After returning from the East African tour in early 1948, Chand decided to gradually phase out his involvement in ‘serious hockey’. He played exhibition matches, leading a Rest of India side against state teams and the 1948 Olympic team which defeated Chand’s side 2–1, even though an aging Chand scored his side’s lone goal. Chand’s last match was leading the Rest of India team against the Bengal side. The match ended in a draw after which the Bengal Hockey Association organized a public function to honor Chand’s services to Indian hockey.
In 1956 Chand retired from the army with the rank of major. His son, Ashok Kumar Singh, was a member of India’s Olympic field hockey teams in the 1970s and scored the winning goal in the 1975 World Cup championship.
The last days of Dhyan Chand were not very happy, as he was short of money and was badly ignored by the nation. He developed liver cancer and was sent to a general ward at the All India Institute of Medical Sciences (AIIMS), New Delhi.
Awards and Honor
In 1951 Dhyan Chand was honored at India’s National Stadium with the inaugural Dhyan Chand Tournament, which he attended to the admiration of the spectators.
He was part of the Indian hockey teams that won three Olympic gold medals in field hockey in 1928, 1932 and 1936. Over his sporting career, he had scored more than 1,000 goals out of which 400 were international ones.
For his extraordinary services to the nation, the Government of India celebrates Dhyan Chand’s birthday (29th of August) as National Sports Day. The Indian Postal Service issued a postage stamp in his memory, and the Dhyan Chand National Stadium at New Delhi has been named after him. He was honored by the Padma Bhushan award by the Government of India in the year 1956.

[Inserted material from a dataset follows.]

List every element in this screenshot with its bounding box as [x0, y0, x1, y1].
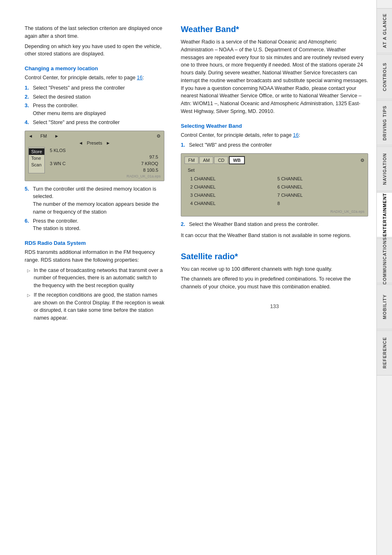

The 20th National Award 2012, the Gem of India, awarded by the Union Minister of India, was given to Dhyan Chand. The award was received by Dhyan Chand’s son, Ashok Dhyan Chand (a hockey Olympian in his own right) on behalf of his deceased father. The award was given by Journalist Association of India under the flagship of Journalists Federation of India, Sirifort Auditorium, New Delhi, India, on 22 September 2012.
Death and Legacy
(Dhyan Chand statue at Sipri hill, Jhansi)
Dhyan Chand suffered from liver cancer and died in 1979 at the age of 74, at the All India Institute of Medical Sciences, Delhi. He was cremated at the Jhansi Heroes ground in his hometown, after some initial problems in getting clearance. His regiment, the Punjab Regiment, accorded him full military honors.

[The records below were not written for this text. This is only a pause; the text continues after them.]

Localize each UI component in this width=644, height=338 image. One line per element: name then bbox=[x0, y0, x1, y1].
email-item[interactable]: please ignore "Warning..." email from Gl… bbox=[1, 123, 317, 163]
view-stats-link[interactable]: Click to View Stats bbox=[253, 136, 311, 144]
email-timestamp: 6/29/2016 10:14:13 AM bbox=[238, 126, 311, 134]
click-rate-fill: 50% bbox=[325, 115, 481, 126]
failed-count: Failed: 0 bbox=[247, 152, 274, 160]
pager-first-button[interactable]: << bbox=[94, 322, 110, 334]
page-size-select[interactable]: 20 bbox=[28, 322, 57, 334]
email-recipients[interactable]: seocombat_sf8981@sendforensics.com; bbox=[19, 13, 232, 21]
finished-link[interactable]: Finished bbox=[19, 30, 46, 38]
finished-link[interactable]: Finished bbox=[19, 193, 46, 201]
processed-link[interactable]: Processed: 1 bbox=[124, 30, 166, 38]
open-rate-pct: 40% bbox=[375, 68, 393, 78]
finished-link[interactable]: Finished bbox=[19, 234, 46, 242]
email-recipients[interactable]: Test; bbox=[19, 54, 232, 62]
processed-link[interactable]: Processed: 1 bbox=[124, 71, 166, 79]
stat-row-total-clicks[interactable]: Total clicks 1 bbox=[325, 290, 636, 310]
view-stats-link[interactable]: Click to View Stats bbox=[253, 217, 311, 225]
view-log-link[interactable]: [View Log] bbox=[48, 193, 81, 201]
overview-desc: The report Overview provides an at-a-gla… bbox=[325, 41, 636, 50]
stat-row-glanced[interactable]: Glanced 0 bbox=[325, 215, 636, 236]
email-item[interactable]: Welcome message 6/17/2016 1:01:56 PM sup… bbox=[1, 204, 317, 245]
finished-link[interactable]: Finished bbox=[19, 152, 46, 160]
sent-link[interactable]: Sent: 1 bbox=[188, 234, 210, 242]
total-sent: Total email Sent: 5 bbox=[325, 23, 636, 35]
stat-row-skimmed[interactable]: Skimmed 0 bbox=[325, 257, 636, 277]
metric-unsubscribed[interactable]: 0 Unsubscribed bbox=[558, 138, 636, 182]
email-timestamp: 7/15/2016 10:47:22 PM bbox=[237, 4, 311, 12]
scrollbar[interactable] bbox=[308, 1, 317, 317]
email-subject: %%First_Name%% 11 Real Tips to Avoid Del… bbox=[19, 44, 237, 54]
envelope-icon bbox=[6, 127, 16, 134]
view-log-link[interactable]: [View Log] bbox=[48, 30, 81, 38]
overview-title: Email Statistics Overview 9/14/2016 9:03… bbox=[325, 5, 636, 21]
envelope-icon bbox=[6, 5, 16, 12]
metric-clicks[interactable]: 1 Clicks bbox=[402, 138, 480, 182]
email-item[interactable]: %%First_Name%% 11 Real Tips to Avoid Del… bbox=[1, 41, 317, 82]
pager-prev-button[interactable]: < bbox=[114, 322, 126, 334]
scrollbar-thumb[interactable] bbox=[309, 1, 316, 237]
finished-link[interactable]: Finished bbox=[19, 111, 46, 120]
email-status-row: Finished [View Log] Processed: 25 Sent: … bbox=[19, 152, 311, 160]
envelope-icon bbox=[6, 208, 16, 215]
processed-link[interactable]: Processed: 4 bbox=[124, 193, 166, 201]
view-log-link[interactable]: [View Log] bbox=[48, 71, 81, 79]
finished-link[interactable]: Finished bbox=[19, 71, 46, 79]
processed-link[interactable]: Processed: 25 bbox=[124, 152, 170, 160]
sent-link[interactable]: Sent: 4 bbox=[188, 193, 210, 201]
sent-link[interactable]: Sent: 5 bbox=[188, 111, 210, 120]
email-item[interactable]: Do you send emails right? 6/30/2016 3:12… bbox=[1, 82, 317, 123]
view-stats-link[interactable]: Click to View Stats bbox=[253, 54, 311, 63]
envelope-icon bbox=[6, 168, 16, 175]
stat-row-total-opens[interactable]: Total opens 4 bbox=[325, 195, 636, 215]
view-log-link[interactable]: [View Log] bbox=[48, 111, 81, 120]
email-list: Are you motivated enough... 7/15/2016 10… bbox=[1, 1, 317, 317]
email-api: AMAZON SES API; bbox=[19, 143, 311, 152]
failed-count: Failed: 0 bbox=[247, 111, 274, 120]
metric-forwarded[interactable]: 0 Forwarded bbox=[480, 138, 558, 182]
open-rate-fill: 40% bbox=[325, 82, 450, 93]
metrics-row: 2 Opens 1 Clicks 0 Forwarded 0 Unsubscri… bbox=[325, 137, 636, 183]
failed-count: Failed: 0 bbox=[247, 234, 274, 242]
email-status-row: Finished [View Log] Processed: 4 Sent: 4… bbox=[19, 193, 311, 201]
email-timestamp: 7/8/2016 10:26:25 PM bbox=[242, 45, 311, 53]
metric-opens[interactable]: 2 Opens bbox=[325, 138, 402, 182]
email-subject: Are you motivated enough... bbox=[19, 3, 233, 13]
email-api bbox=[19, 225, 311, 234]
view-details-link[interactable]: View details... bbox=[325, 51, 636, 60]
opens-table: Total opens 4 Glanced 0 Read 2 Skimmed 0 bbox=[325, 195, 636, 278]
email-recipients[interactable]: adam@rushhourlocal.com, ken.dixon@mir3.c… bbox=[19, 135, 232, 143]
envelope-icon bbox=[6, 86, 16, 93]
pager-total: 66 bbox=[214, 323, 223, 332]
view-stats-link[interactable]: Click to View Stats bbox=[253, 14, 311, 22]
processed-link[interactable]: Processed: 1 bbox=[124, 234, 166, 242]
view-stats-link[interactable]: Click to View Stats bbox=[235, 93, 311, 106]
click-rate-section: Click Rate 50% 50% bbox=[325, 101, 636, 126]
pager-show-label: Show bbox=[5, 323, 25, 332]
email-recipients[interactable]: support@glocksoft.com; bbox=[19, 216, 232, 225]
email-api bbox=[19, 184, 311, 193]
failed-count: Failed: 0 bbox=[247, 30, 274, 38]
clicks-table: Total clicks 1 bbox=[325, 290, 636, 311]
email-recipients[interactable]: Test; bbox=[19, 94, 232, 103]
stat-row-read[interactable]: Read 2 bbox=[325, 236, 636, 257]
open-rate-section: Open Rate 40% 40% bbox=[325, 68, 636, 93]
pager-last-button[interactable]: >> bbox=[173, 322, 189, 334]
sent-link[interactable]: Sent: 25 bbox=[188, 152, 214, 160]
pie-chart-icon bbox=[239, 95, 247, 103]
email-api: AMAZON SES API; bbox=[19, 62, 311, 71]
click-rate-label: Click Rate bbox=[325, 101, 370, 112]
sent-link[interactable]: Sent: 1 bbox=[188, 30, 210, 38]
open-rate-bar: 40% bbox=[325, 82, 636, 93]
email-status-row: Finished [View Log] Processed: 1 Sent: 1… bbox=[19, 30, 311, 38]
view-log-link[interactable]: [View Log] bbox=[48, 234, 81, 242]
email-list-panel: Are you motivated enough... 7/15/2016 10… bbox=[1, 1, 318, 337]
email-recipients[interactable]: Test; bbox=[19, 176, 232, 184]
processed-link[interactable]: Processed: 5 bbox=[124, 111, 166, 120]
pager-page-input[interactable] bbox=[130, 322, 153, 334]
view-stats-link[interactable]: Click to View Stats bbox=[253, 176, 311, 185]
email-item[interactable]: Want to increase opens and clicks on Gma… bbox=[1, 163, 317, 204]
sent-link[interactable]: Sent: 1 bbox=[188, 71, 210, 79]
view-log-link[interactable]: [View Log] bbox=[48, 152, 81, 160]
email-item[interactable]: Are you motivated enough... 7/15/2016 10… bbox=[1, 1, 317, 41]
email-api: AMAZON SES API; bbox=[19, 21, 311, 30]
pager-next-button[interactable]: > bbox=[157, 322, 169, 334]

A statue of this hockey legend with four hands and four sticks was erected in Vienna depicting his master control over the ball.

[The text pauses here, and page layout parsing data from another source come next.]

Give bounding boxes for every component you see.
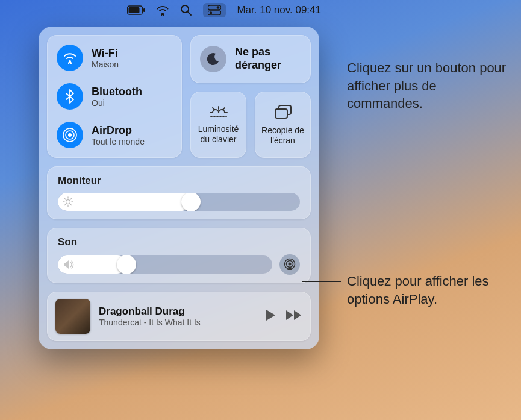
bluetooth-icon xyxy=(57,83,83,110)
svg-rect-2 xyxy=(143,8,145,12)
svg-point-11 xyxy=(68,133,72,137)
wifi-menubar-icon[interactable] xyxy=(156,5,169,16)
bluetooth-toggle[interactable]: Bluetooth Oui xyxy=(54,80,175,113)
airdrop-text: AirDrop Tout le monde xyxy=(92,124,145,146)
sound-volume-slider[interactable] xyxy=(58,255,272,274)
right-column: Ne pas déranger Luminosité du clavier Re… xyxy=(190,35,311,158)
datetime[interactable]: Mar. 10 nov. 09:41 xyxy=(237,4,321,16)
play-button[interactable] xyxy=(265,309,276,324)
menubar: Mar. 10 nov. 09:41 xyxy=(0,0,327,20)
next-track-button[interactable] xyxy=(285,310,302,323)
svg-rect-16 xyxy=(275,109,287,118)
screen-mirroring-label: Recopie de l'écran xyxy=(258,125,307,145)
media-text: Dragonball Durag Thundercat - It Is What… xyxy=(99,306,257,327)
svg-line-23 xyxy=(70,204,72,205)
airdrop-subtitle: Tout le monde xyxy=(92,137,145,146)
keyboard-brightness-label: Luminosité du clavier xyxy=(194,124,243,143)
top-row: Wi-Fi Maison Bluetooth Oui AirDrop xyxy=(47,35,311,158)
display-label: Moniteur xyxy=(58,175,300,187)
bluetooth-title: Bluetooth xyxy=(92,86,142,98)
wifi-toggle[interactable]: Wi-Fi Maison xyxy=(54,41,175,75)
now-playing-tile[interactable]: Dragonball Durag Thundercat - It Is What… xyxy=(47,292,311,341)
svg-line-24 xyxy=(70,199,72,200)
keyboard-brightness-tile[interactable]: Luminosité du clavier xyxy=(190,92,246,158)
bluetooth-subtitle: Oui xyxy=(92,98,142,108)
media-controls xyxy=(265,309,302,324)
wifi-title: Wi-Fi xyxy=(92,47,119,60)
svg-line-5 xyxy=(188,12,191,15)
svg-point-10 xyxy=(69,60,71,63)
dnd-tile[interactable]: Ne pas déranger xyxy=(190,35,311,83)
wifi-text: Wi-Fi Maison xyxy=(92,47,119,69)
svg-line-22 xyxy=(65,199,66,200)
control-center-menubar-icon[interactable] xyxy=(203,3,226,17)
svg-point-3 xyxy=(161,13,164,15)
svg-point-7 xyxy=(217,6,219,8)
control-center-panel: Wi-Fi Maison Bluetooth Oui AirDrop xyxy=(39,27,319,349)
speaker-icon xyxy=(63,259,73,270)
airdrop-title: AirDrop xyxy=(92,124,145,137)
callout-line-top xyxy=(311,69,341,69)
airplay-icon xyxy=(283,258,296,271)
wifi-subtitle: Maison xyxy=(92,60,119,69)
dnd-label: Ne pas déranger xyxy=(235,46,301,72)
artist-album: Thundercat - It Is What It Is xyxy=(99,318,257,327)
airdrop-icon xyxy=(57,122,83,148)
svg-point-4 xyxy=(181,5,189,13)
airplay-audio-button[interactable] xyxy=(279,254,300,275)
album-art xyxy=(55,299,90,334)
callout-top: Cliquez sur un bouton pour afficher plus… xyxy=(347,59,516,113)
sun-icon xyxy=(63,196,73,207)
connectivity-tile: Wi-Fi Maison Bluetooth Oui AirDrop xyxy=(47,35,182,158)
bluetooth-text: Bluetooth Oui xyxy=(92,86,142,108)
screen-mirroring-tile[interactable]: Recopie de l'écran xyxy=(255,92,311,158)
display-tile: Moniteur xyxy=(47,166,311,219)
svg-line-25 xyxy=(65,204,66,205)
spotlight-icon[interactable] xyxy=(180,4,192,16)
svg-point-26 xyxy=(289,263,292,266)
svg-point-17 xyxy=(66,200,70,204)
svg-point-9 xyxy=(210,11,212,14)
svg-rect-1 xyxy=(129,7,140,13)
display-brightness-slider[interactable] xyxy=(58,193,300,211)
battery-icon[interactable] xyxy=(127,5,145,15)
wifi-icon xyxy=(57,45,83,71)
callout-line-bottom xyxy=(302,281,341,282)
song-title: Dragonball Durag xyxy=(99,306,257,318)
sound-tile: Son xyxy=(47,228,311,283)
airdrop-toggle[interactable]: AirDrop Tout le monde xyxy=(54,118,175,152)
moon-icon xyxy=(200,46,226,72)
callout-bottom: Cliquez pour afficher les options AirPla… xyxy=(347,272,510,308)
sound-label: Son xyxy=(58,236,300,248)
screen-mirroring-icon xyxy=(273,104,293,122)
keyboard-brightness-icon xyxy=(209,105,228,121)
small-tiles-row: Luminosité du clavier Recopie de l'écran xyxy=(190,92,311,158)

India’s highest award for lifetime achievement in sports is the Dhyan Chand Award which has been awarded annually from 2002 to sporting figures who not only contribute through their performance but also contribute to the sport after their retirement. The National Stadium, Delhi was renamed Dhyan Chand National Stadium in 2002 in his honor. A hostel at Aligarh Muslim University, of which he was an alumnus, has been named after him.
Dhyan Chand was among the nominees considered for India’s highest civilian award, Bharat Ratna, for 2014 and there was support for it. The award was then given to Sachin Tendulkar and C. N. R. Rao. The family members of Dhyan Chand were disappointed with the government decision. The RTI was filed which suggested that the Prime Minister’s Office had ignored the recommendation from sports ministry on giving the award over Sachin Tendulkar.